George Schmidt, with parents Neil and Mary, in 1970.George obtained his degree from the University of Chicago in English and Humanities in the Spring of 1969. He did his professional training in education at Chicago State University and Northeastern Illinois University. By September 1969, he was working as a substitute teacher in Chicago’s public schools and working unpaid as a “military counselor” with the Chicago Area Military Project (CAMP).

For a few years, George juggled teaching – at Crispus Attucks, DuSable and Forestville Upper Grade Center – with his work in the GI Movement. He helped train active and AWOL soldiers to use the laws.

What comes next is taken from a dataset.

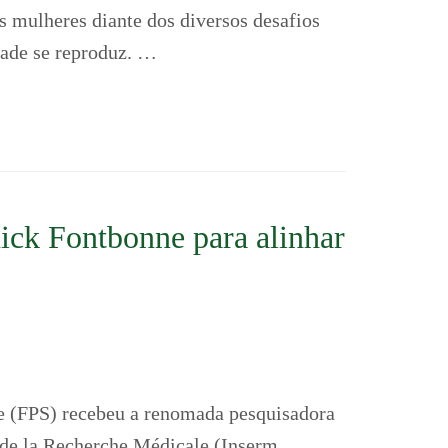
s mulheres diante dos diversos desafios
dade se reproduz. …
ick Fontbonne para alinhar
 (FPS) recebeu a renomada pesquisadora
t de la Recherche Médicale (Inserm,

He helped produce underground newspapers like Vietnam GI and Camp News, travelling around the U.S. to military bases, meeting with soldiers.

When teaching became impossible with the movement work, George drove a cab to make money. He attended DePaul University of Law for two years, studying military law.

After George’s death, I called Chris Burke at Salcedo Press to have the funeral service bulletin printed. Chris said he had known George since 1974 when he was in an anti-racism group called Sojourner Truth. The next day, when I called the office, a woman named Pat Gleeson got on the phone. She told me that she knew George from 1969.

“He helped our friend,” she said. “He counseled him on how to get out of the military. To this day, he is ‘forever grateful’ to George.”